Je regarde cette série de photos prises à Strasbourg entre le siège de 70 et la libération de 1944 : en 70 ans la ville aura fait un double aller-retour entre la France et l'Allemagne. Entre, trois guerres, qui ne se ressemblent as mais contre le même ennemi. On aimerait, pour plus d'aisances, tracer une ligne qui séparerait le bon grain de l'ivraie, le gentil du méchant … mais non rien ne ressemble plus à la théorie de Girard sur la violence mimétique que cette série de photos où on voit les deux protagonistes successivement dans les mêmes postures.

Cette statue de Kléber devant qui se poste autant Foch que Leclerc et que les allemands s'empresseront d'enlever en 40 - ce qu'ils n'avaient pas fait en 71. Sans doute représentait-il tout ce que les nazis pouvaient détester ; tout ce que les français adoraient - nos ultimes prouesses militaires de grande puissance.

Ces alsaciennes en costume régional - que l'on ne portait plus qu'en grandes occasions mais que toute femme, jeune fille et même petite fille possédait encore en ces années-là. Toutes ces femmes en général qu'embrassent les soldats libérateurs, qui se juchent sur les chars ou les jeeps, et que l'on retrouve sur toutes les photos de 44 … que justement on ne trouve pas en 40.

Ces défilés militaires : rien ne ressemble plus à un défilé qu'un autre. Il paraît que les foules adorent cela …
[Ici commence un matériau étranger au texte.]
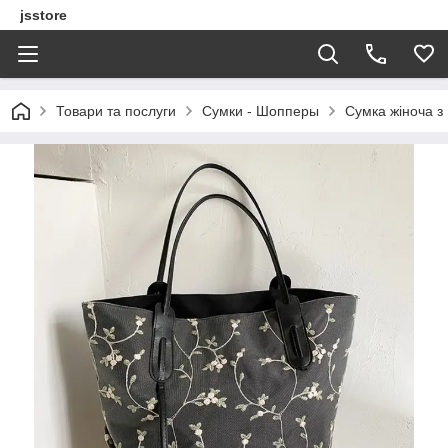
jsstore
Товари та послуги
Сумки - Шопперы
Сумка жіноча з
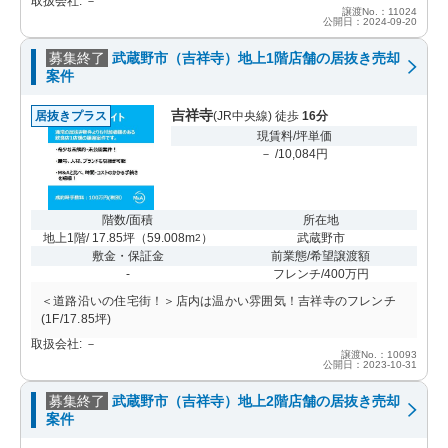
取扱会社: －
譲渡No.：11024
公開日：2024-09-20
募集終了
武蔵野市（吉祥寺）地上1階店舗の居抜き売却
案件
吉祥寺
居抜きプラス
(JR中央線) 徒歩
16分
現賃料/坪単価
－ /10,084円
階数/面積
所在地
地上1階/ 17.85坪
（
59.008m
）
武蔵野市
2
敷金・保証金
前業態/希望譲渡額
-
フレンチ/400万円
＜道路沿いの住宅街！＞店内は温かい雰囲気！吉祥寺のフレンチ
(1F/17.85坪)
取扱会社: －
譲渡No.：10093
公開日：2023-10-31
募集終了
武蔵野市（吉祥寺）地上2階店舗の居抜き売却
案件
Restent ces photos, troublantes, de Strasbourg vide, durant toute cette période où les habitants avaient été évacués. Ils reviendront plus tard. Beaucoup allèrent dans la famille quand il y en avait dans les Vosges ; d'autres rejoignirent la Dordogne. Mais dans notre imaginaire, ville est synonyme de cohue, de bousculade ; de foules agitées ; bref de trop-plein. Ces photos d'une ville que je ne connaîtrai jamais ainsi, où se proclame l'extraordinaire fragilité de cette culture dont nous sommes si fiers ; où se trahit l'angoisse d'avant les grandes tempêtes, où se nouent à la fois l'espérance d'en finir au plus vite et la prémonition de grandes catastrophes à subir, ces photos dont on retrouve les mêmes affres dans celles prises à Paris en Août 14, ces photos qui réveillent en moi d'incroyables cauchemars infantiles, ces photos disant simplement à l'envers les liesses populaires des jours de victoire.

On se pique souvent de s'offusquer de l'ineptie des offensives de 14 qui fient payer de la vie de milliers de morts, puis de millions des kilomètres, parfois seulement des mètres de territoire que l'on perdrait le lendemain. Pensons à la succession de ces photos pour constater qu'à l'arrivée rien ou si peu de changé pour tant de souffrances, de morts.

une agitation de surface, les vagues que les marées soulèvent sur leur puissant mouvement. Une histoire à oscillations brèves, rapides, nerveuses. Ultra-sensible, par définition, le moindre pas met en alerte tous ses instruments de mesure. Mais telle quelle, de toutes c’est la plus passionnante, la plus riche en humanité, la plus dangereuse aussi. Méfions-nous de cette histoire brûlante encore, telle que les contemporains l’ont sentie, décrite, vécue au rythme de leur vie, brève comme la nôtre. Elle a la dimension de leurs colères, de leurs rêves, de leurs illusions… Au XVIe siècle, après la Renaissance, viendra la Renaissance des pauvres, des humbles, acharnés à écrire, à se raconter, à parler des autres. Braudel

L'histoire est bien cette terre qu'avait vue Braudel de trois strates composée : à la surface, bouillonnement, violences, saccades de plus en plus précipitées et désordonnées, mais au profondeur des mouvements si lents qu'ils passent inaperçus. Je m'amuse en regardant les photos de mon enfance de cruellement sentir que, non, décidément, ce n'est plus le même monde, mais que, pourtant, rien n'a véritablement changé. Où le temps rejoint l'espace et les strates de la terre les grandes oscillations du temps. Cherchez vous les ruptures ? Vous ne trouverez que des continuités ! Traquez vous la permanence vous ne trouverez que des perturbations. Les grands du XVIIIe voulaient une révolution qui mît un peu de justice et d'égalité dans le foutoir de la monarchie ; cette révolution une fois faite, ils n'eurent d'autre obsession que de la terminer.

Tant d'efforts, de travail, de souffrances et de violences pour un résultat si faible qui, du reste, n'aura été voulu par personne !

Les grecs eux le savaient !

Notre démesure détruit bien plus qu'elle ne bâtit. Et ses blessures béent encore.